A member of ACORN (Addressing Crises through Outreach, Referrals, Networking and Service) spoke to CBS 17 about the need for specialized mental health responders who can go to incidents where a person is clearly in distress.

“If it had just been waited out, (Nunez) would have had no other ammunition and the appropriate professional help could have come and assisted,” said Toshiba Rice.

The case of Jada Johnson is perhaps even more disturbing.

Johnson was in the middle of a severe mental health crisis on the night of July 1 when she called 911 to report that four people were trying to break into Johnson’s grandparents’ home, Rick Iwanski told WTVD.

According to Iwanski, Johnson, who had been trying to escape an abusive relationship, “was convinced that her boyfriend was going to enter the family home and harm them, which sparked the call to the police.”

Police responded to the scene and did not find anyone there except for Johnson, her 2-year-old daughter and Johnson’s grandparents.

While trying to arrest Johnson for filing a false police report, Iwanski tried to explain to officers that his granddaughter was having a mental health crisis, according to WTVD.

“This was not a normal situation, certainly not a criminal situation,” Iwanski said he told an officer. “There’s a health crisis here, a mental health issue,’ I said.”

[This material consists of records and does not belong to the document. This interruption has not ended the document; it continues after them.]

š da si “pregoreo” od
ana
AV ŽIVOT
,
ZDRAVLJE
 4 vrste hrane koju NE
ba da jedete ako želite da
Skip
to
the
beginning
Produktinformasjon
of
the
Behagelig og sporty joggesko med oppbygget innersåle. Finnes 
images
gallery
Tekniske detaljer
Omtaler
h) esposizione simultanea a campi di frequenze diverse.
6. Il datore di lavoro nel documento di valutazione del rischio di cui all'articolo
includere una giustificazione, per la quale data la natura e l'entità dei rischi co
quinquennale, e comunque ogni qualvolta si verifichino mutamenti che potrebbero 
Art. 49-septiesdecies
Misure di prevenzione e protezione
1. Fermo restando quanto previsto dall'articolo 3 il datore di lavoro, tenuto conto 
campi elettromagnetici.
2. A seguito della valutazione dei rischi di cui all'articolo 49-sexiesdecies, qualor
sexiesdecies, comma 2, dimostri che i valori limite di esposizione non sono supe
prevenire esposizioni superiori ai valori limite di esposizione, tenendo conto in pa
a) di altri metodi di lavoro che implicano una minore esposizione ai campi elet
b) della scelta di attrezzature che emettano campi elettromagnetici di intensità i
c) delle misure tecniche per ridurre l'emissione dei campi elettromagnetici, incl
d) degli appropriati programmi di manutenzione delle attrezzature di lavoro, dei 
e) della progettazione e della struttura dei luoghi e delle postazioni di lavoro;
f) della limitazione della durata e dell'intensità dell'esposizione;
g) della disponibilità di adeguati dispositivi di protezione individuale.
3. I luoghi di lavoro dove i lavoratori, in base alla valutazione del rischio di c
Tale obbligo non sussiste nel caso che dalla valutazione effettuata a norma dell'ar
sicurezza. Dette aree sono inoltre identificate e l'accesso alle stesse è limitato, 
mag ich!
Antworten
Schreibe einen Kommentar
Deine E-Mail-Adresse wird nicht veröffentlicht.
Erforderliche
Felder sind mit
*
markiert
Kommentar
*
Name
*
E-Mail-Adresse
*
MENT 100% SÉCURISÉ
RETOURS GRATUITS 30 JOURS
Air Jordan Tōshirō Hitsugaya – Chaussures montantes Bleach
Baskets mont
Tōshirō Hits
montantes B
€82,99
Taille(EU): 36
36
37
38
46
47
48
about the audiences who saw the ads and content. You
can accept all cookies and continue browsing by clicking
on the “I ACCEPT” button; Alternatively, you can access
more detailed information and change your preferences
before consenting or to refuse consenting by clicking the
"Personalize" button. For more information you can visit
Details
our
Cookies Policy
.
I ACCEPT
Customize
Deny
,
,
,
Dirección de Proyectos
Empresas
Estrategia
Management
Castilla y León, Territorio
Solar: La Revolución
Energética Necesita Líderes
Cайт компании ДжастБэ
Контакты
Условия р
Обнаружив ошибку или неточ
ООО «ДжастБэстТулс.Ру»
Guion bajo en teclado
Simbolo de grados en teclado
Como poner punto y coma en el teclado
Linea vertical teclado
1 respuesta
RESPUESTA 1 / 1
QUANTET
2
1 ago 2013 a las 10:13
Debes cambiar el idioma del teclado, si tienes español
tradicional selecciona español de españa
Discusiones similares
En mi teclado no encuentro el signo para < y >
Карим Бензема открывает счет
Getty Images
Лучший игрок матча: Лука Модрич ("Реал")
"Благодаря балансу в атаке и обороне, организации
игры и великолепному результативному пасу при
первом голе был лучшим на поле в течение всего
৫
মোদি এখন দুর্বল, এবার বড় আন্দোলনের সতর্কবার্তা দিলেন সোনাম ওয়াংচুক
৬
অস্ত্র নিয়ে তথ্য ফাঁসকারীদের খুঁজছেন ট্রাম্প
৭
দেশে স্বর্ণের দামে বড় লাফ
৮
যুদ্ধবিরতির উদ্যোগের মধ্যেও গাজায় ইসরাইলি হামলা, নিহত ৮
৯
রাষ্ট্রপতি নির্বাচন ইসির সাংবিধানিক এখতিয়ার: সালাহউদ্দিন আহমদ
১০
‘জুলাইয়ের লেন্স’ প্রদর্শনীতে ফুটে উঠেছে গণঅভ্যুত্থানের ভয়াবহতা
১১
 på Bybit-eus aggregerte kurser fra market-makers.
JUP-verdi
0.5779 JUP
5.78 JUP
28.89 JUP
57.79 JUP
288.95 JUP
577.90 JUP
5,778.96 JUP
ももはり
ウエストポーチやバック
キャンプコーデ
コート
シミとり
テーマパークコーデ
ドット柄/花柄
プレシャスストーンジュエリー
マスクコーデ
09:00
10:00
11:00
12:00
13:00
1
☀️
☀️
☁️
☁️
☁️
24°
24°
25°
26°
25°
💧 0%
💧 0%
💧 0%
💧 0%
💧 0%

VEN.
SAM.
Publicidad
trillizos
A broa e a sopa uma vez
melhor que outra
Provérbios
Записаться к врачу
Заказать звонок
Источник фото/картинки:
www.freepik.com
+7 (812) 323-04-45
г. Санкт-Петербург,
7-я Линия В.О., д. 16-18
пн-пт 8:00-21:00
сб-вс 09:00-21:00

According to Iwanski, Johnson thought that her boyfriend had hired the cops to kill her. His granddaughter later agreed to go to the hospital but officers canceled the ambulance that would have taken her.

Later during the incident, Johnson pulled out a gun and threatened to harm herself, WTVD reported. Iwanski said Johnson never pointed the weapon at police or anyone else and had only threatened to hurt herself.

Police told WTVD that officers tried “relentlessly” for an hour to calm the situation and get Johnson to drop her gun.

At no point did police bring in any mental or behavioral health experts, despite the department receiving funding for a mental health liaison.

The incident came to an end when officers took Johnson to the ground and fired five to seven shots, Iwanski said.

“There was no struggle. She didn’t fight back. She did not do anything, just laid there and they killed her and murdered her in front of me,” he told WTVD.

According to Iwanski, he was handcuffed on the floor watching as his granddaughter was killed.

An investigation by WTVD’s I-Team “found in an analysis of nearly 100 officer-involved shootings and use-of-force incidents across central North Carolina law enforcement agencies for the past eight years, at least 39% of incidents involved a person experiencing a mental health crisis or a person with a history of mental illness.”

It’s impossible to know for sure if Nunez and Johnson would still be alive if such crisis response teams were active in Raleigh and Fayetteville, but it’s clear at this point that police across the country are woefully unprepared to deal with the vast majority of mental or behavioral health calls. Tragically, officers rarely face any consequences for their actions when someone in distress ends up dead at the hands of police.

If Durham’s new programs are successful, we could potentially see a change in how other police departments in North Carolina – and even across the nation – operate when responding to people in crisis.